Real Estate Association Guidelines
Some local real estate associations may also have rules in place that member agents must abide by.
NAR®, the leading trade association for the real estate industry, has released guidance that “strongly encourages members to consider the advisability of continuing to hold open houses at this time,” in areas where they are are still permitted by law.
According to the association’s flash survey, there’s been a significant decline in the number of open houses being held, with 40% of residential member agents reporting that they’ve suspended open houses.
In areas of the country where social distancing enforcement isn’t as strict, real estate agents have been able to conduct in-person showings, though they will often limit showings to serious buyers.
When they bring a buyer into a home, many agents are now taking special precautions to limit the potential for the virus to spread.
“When my buyer clients request to schedule an in-person showing, I accommodate it as best I can while taking every step to protect them,” says Maggie Wells, a REALTOR® in Lexington, Kentucky.
Wells said that she verifies that none of the parties involved are sick, and brings gloves and disinfectant with her to ensure that doorknobs are sanitized.
For agents who are proceeding with showings, NAR® recommends only allowing one buyer group to tour the home at a time, maintaining a distance of 6 feet or more from others and requiring visitors to wash their hands and remove their shoes as soon as they arrive. The guidelines also advise agents to recommend that clients disinfect their homes after a showing.
Alternatives To Open Houses And Showings
Even if your area hasn’t yet banned in-person showings, your safety and the safety of your community is paramount, and buyers should seriously consider utilizing technology wherever they can to minimize their exposure to others.
These days, technology has made it easier than ever to go through much of the home buying process virtually.
“For virtual tours of homes and selling consultations, I’ve been using FaceTime,” Wells said.
Zoom, FaceTime, Facebook Live and other services have been popular among real estate agents looking to continue showing houses to clients during this outbreak.
NAR® guidance also suggested that real estate agents use 3D property tour software to give clients a 360-degree view of the home, allowing them to see a home virtually from every angle.
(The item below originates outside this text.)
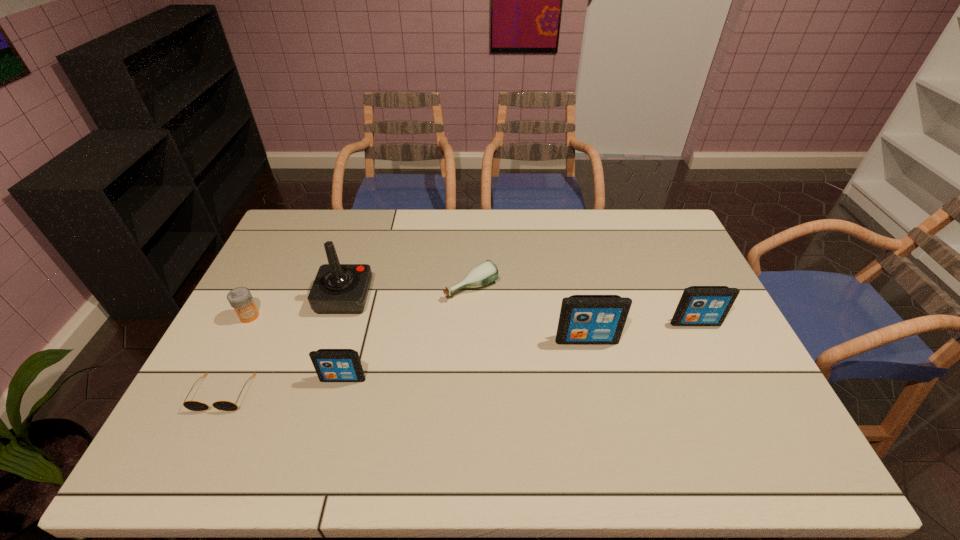 This screenshot has width=960, height=540. Identify the location of object that is positioned at the near left corner. (190, 405).

In the image, there is a desktop. At what (x,y) coordinates should I click in order to perform the action: click on vacant region at the far edge. Please return your answer as a coordinate pair (x, y). This screenshot has width=960, height=540. Looking at the image, I should click on (548, 222).

In the image, there is a desktop. Find the location of `vacant space at the left edge`. vacant space at the left edge is located at coordinates (263, 273).

At what (x,y) coordinates should I click in order to perform the action: click on free space at the right edge of the desktop. Please return your answer as a coordinate pair (x, y). Looking at the image, I should click on (748, 380).

This screenshot has width=960, height=540. Find the location of `free region at the far left corner of the desktop`. free region at the far left corner of the desktop is located at coordinates (325, 217).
Takeaways For Buyers And Sellers
Those hoping to buy or sell a home during this time should make sure they fully understand any stay-at-home orders that may be in place in their area. Following local laws and keeping yourself safe should be your first priority. Try to conduct as much of this process as you can through virtual means, and avoid going to other people’s houses or inviting others into your house unless it’s absolutely necessary.
Additionally, be sure to familiarize yourself with the CDC’s guidelines on keeping yourself safe in this outbreak. Wash your hands often with soap and water and avoid touching your face. Keep a distance of at least 6 feet between you and other people.
If you’re someone who is at higher risk, you may want to consider postponing this process until after the pandemic comes to an end, if possible. If you’ve had symptoms of the illness or have come into contact with someone who may be positive for COVID-19, you should stay home and not invite others into your home.
Finally, guidance and laws surrounding social distancing are changing every day, so be sure to stay up to date on the latest information from government officials and the CDC.